Task requirements:
Whichever lines of the entries hold the word "Files" should be identified and copied.
-- Extracted data follows --
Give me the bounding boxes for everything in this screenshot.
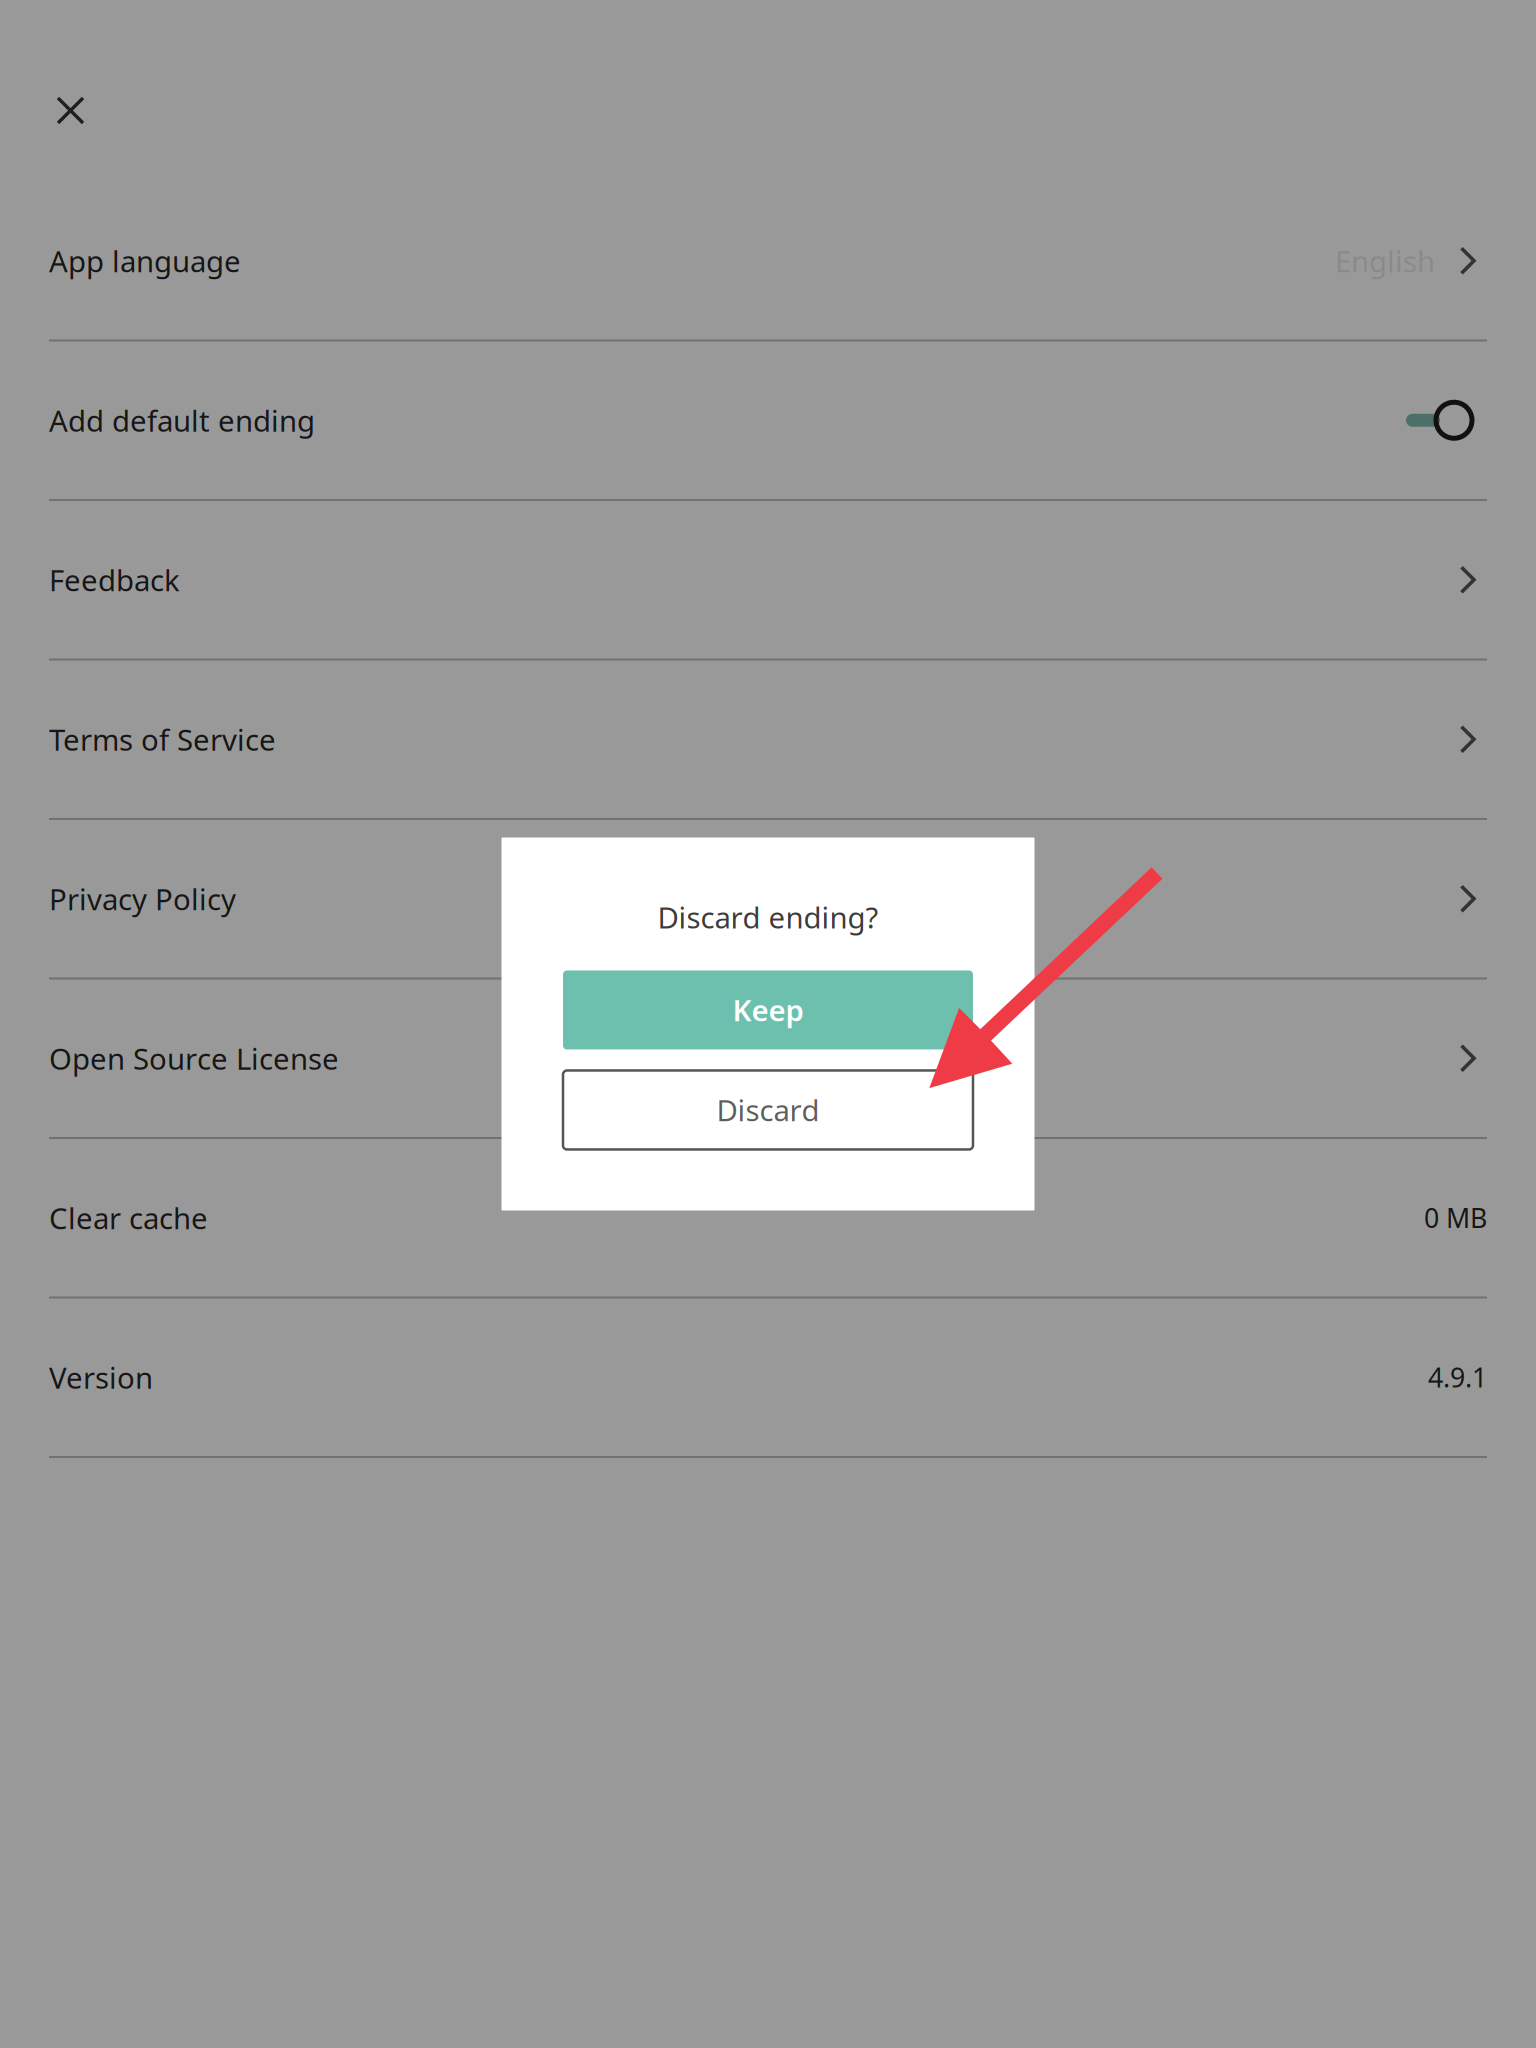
button[interactable]: Close <box>0 70 111 151</box>
staticText: English <box>1335 241 1435 280</box>
staticText: Clear cache <box>49 1198 208 1237</box>
button[interactable]: Add default ending <box>0 342 1536 501</box>
staticText: Version <box>49 1358 153 1397</box>
staticText: 4.9.1 <box>1428 1360 1487 1395</box>
button[interactable]: Feedback <box>0 501 1536 660</box>
staticText: Keep <box>732 990 804 1030</box>
staticText: Privacy Policy <box>49 879 236 918</box>
staticText: Discard <box>716 1090 820 1130</box>
staticText: 0 MB <box>1424 1200 1487 1235</box>
staticText: App language <box>49 241 241 280</box>
button[interactable]: Discard <box>563 1070 973 1150</box>
button[interactable]: Terms of Service <box>0 660 1536 820</box>
staticText: Feedback <box>49 560 180 599</box>
button[interactable]: App language <box>0 182 1536 342</box>
button[interactable]: Clear cache <box>0 1139 1536 1298</box>
staticText: Terms of Service <box>49 720 276 759</box>
staticText: Add default ending <box>49 401 315 440</box>
staticText: Discard ending? <box>658 898 878 936</box>
button[interactable]: Keep <box>563 970 973 1050</box>
staticText: Open Source License <box>49 1039 339 1078</box>
button[interactable]: Open Source License <box>0 980 1536 1139</box>
button[interactable]: Privacy Policy <box>0 820 1536 980</box>
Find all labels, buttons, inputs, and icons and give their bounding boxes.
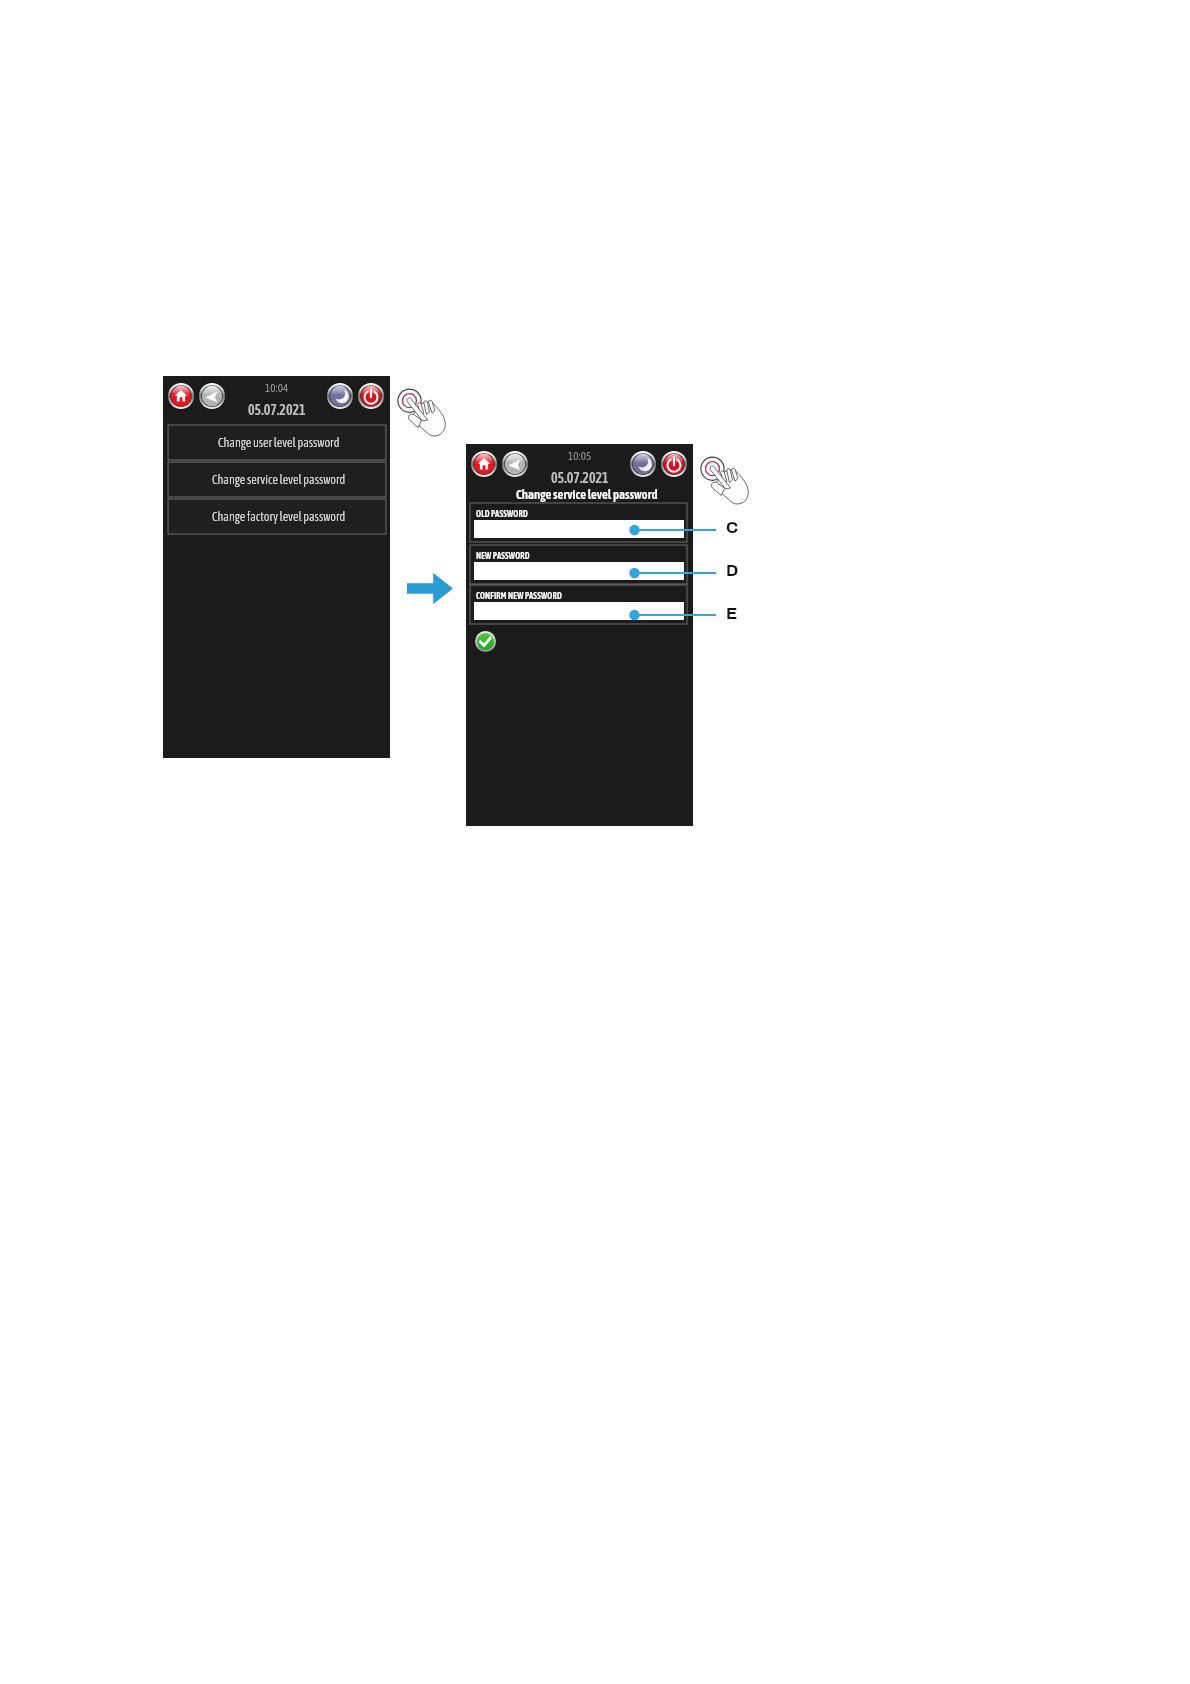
button[interactable]: Home	[168, 383, 194, 409]
button[interactable]: Sleep	[327, 383, 353, 409]
button[interactable]: Change service level password	[168, 462, 386, 497]
button[interactable]: CONFIRM NEW PASSWORD	[470, 585, 687, 624]
staticText: D	[726, 561, 739, 579]
staticText: 05.07.2021	[248, 402, 306, 418]
button[interactable]: Change user level password	[168, 425, 386, 460]
staticText: 10:05	[568, 450, 592, 463]
button[interactable]: Sleep	[630, 451, 656, 477]
button[interactable]: Home	[471, 451, 497, 477]
button[interactable]: Change factory level password	[168, 499, 386, 534]
staticText: Change factory level password	[212, 510, 346, 524]
staticText: NEW PASSWORD	[476, 551, 530, 561]
staticText: Change user level password	[218, 436, 340, 450]
staticText: CONFIRM NEW PASSWORD	[476, 591, 562, 601]
staticText: C	[726, 518, 739, 536]
button[interactable]: Power	[661, 451, 687, 477]
staticText: Change service level password	[516, 487, 658, 502]
button[interactable]: Confirm	[475, 631, 496, 652]
staticText: 10:04	[265, 382, 289, 395]
button[interactable]: Power	[358, 383, 384, 409]
button[interactable]: NEW PASSWORD	[470, 545, 687, 584]
staticText: OLD PASSWORD	[476, 509, 529, 519]
staticText: 05.07.2021	[551, 470, 609, 486]
staticText: Change service level password	[212, 473, 346, 487]
button[interactable]: Back	[502, 451, 528, 477]
button[interactable]: OLD PASSWORD	[470, 503, 687, 542]
staticText: E	[726, 604, 738, 622]
button[interactable]: Back	[199, 383, 225, 409]
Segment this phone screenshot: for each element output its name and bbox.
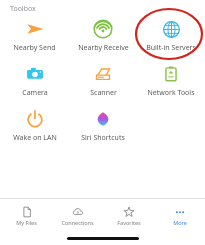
- staticText: Scanner: [90, 88, 117, 98]
- staticText: Toolbox: [10, 4, 36, 14]
- staticText: Built-in Servers: [146, 43, 196, 53]
- staticText: Siri Shortcuts: [81, 133, 125, 143]
- button[interactable]: Camera: [0, 61, 69, 100]
- button[interactable]: Favorites: [103, 199, 154, 231]
- staticText: Connections: [61, 219, 94, 226]
- staticText: Nearby Receive: [78, 43, 129, 53]
- staticText: Network Tools: [147, 88, 195, 98]
- staticText: More: [173, 219, 187, 226]
- button[interactable]: Nearby Receive: [69, 16, 137, 55]
- button[interactable]: Scanner: [69, 61, 137, 100]
- staticText: Wake on LAN: [13, 133, 57, 143]
- staticText: Nearby Send: [13, 43, 56, 53]
- button[interactable]: Nearby Send: [0, 16, 69, 55]
- button[interactable]: Connections: [52, 199, 103, 231]
- staticText: Favorites: [117, 219, 141, 226]
- button[interactable]: More: [154, 199, 205, 231]
- staticText: My Files: [16, 219, 37, 226]
- button[interactable]: Network Tools: [137, 61, 205, 100]
- button[interactable]: Built-in Servers: [137, 16, 205, 55]
- button[interactable]: Wake on LAN: [0, 106, 69, 145]
- button[interactable]: Siri Shortcuts: [69, 106, 137, 145]
- button[interactable]: My Files: [0, 199, 52, 231]
- staticText: Camera: [22, 88, 48, 98]
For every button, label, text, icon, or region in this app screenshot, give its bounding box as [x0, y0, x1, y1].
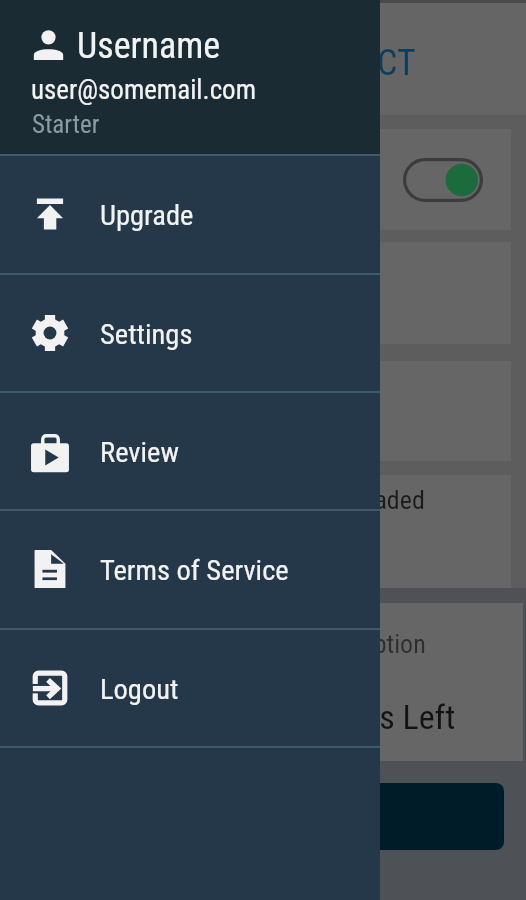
- staticText: Settings: [100, 318, 193, 351]
- staticText: Subscription: [297, 629, 426, 659]
- button[interactable]: Settings: [0, 275, 380, 392]
- staticText: Terms of Service: [100, 554, 289, 587]
- button[interactable]: Upgrade: [0, 156, 380, 273]
- staticText: Review: [100, 436, 179, 469]
- staticText: Logout: [100, 673, 179, 706]
- staticText: Starter: [32, 110, 100, 139]
- button[interactable]: Review: [0, 393, 380, 510]
- staticText: Upgrade: [100, 199, 194, 232]
- staticText: Username: [77, 25, 221, 67]
- staticText: PROJECT: [281, 42, 416, 84]
- button[interactable]: Terms of Service: [0, 511, 380, 628]
- staticText: Downloaded: [298, 485, 425, 515]
- staticText: 5 Days Left: [305, 697, 456, 737]
- button[interactable]: [24, 783, 504, 850]
- staticText: user@somemail.com: [31, 74, 256, 106]
- button[interactable]: Logout: [0, 630, 380, 747]
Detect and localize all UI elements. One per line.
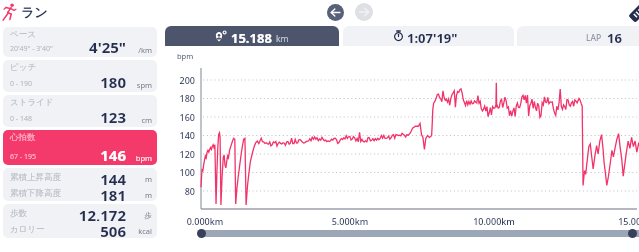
staticText: kcal: [122, 226, 152, 236]
button[interactable]: Previous lap: [327, 4, 344, 21]
staticText: m: [122, 174, 152, 184]
staticText: ラン: [21, 4, 48, 20]
staticText: 120: [168, 148, 195, 160]
staticText: 0 - 148: [10, 114, 32, 124]
staticText: cm: [122, 115, 152, 125]
button[interactable]: Range start: [197, 229, 206, 238]
staticText: 100: [168, 166, 195, 178]
staticText: 累積上昇高度: [10, 172, 61, 183]
staticText: m: [122, 190, 152, 200]
staticText: 4'25": [16, 37, 126, 57]
staticText: 10.000km: [462, 215, 526, 227]
staticText: カロリー: [10, 224, 45, 235]
staticText: 1:07'19": [407, 29, 458, 46]
staticText: 歩: [122, 211, 152, 220]
staticText: 12,172: [16, 205, 126, 221]
staticText: 歩数: [10, 208, 27, 219]
staticText: 180: [16, 72, 126, 92]
staticText: 15.000km: [607, 215, 639, 227]
button[interactable]: 累積上昇高度: [3, 168, 157, 201]
staticText: 160: [168, 111, 195, 123]
staticText: 181: [16, 185, 126, 201]
staticText: 0 - 190: [10, 79, 32, 89]
staticText: 506: [16, 221, 126, 237]
staticText: 67 - 195: [10, 152, 36, 162]
staticText: 200: [168, 74, 195, 86]
staticText: LAP: [586, 32, 602, 44]
button[interactable]: LAP: [517, 26, 639, 46]
staticText: 144: [16, 169, 126, 185]
staticText: 累積下降高度: [10, 188, 61, 199]
button[interactable]: ストライド: [3, 95, 157, 127]
button[interactable]: 1:07'19": [343, 26, 514, 46]
staticText: ペース: [10, 29, 36, 40]
button[interactable]: [201, 230, 639, 237]
staticText: 123: [16, 107, 126, 127]
staticText: 16: [607, 29, 622, 46]
button[interactable]: Next lap: [355, 3, 373, 21]
staticText: ストライド: [10, 97, 54, 108]
button[interactable]: ペース: [3, 27, 157, 57]
staticText: 15.188: [231, 29, 272, 46]
staticText: 146: [16, 145, 126, 165]
button[interactable]: ピッチ: [3, 60, 157, 92]
staticText: spm: [122, 80, 152, 90]
staticText: 180: [168, 92, 195, 104]
staticText: 80: [168, 185, 195, 197]
button[interactable]: 15.188: [165, 26, 339, 46]
staticText: bpm: [177, 51, 194, 61]
button[interactable]: 歩数: [3, 204, 157, 238]
staticText: 5.000km: [318, 215, 382, 227]
staticText: /km: [122, 45, 152, 55]
staticText: 0.000km: [173, 215, 237, 227]
button[interactable]: Range end: [628, 229, 637, 238]
button[interactable]: Share: [626, 0, 639, 24]
button[interactable]: 心拍数: [3, 130, 157, 165]
staticText: ピッチ: [10, 62, 37, 73]
staticText: 心拍数: [10, 132, 36, 143]
staticText: 20'49" - 3'40": [10, 44, 53, 54]
staticText: km: [276, 33, 289, 45]
staticText: 140: [168, 129, 195, 141]
staticText: bpm: [122, 153, 152, 163]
-- Extracted data concluded --
Written answer:
- staticText: My Files: [16, 219, 37, 226]
- button[interactable]: My Files: [0, 199, 52, 231]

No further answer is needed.